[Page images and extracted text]

################

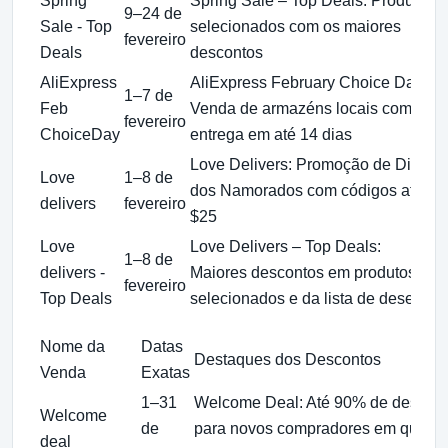
Spring
Spring Sale – Top Deals: Produtos
9–24 de
Sale - Top
selecionados com os maiores
fevereiro
Deals
descontos
AliExpress
AliExpress February Choice Day:
1–7 de
Feb
Venda de armazéns locais com
fevereiro
ChoiceDay
entrega em até 14 dias
Love Delivers: Promoção de Dia
Love
1–8 de
dos Namorados com códigos até
delivers
fevereiro
$25
Love
Love Delivers – Top Deals:
1–8 de
delivers -
Maiores descontos em produtos
fevereiro
Top Deals
selecionados e da lista de desejos
Nome da
Datas
Destaques dos Descontos
Venda
Exatas
1–31
Welcome Deal: Até 90% de descon
Welcome
de
para novos compradores em quase
deal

################

→ **What this task involves**
In the data above, count the lines where the word "Deals" appears; reply with the number only.

→ **Solution**
4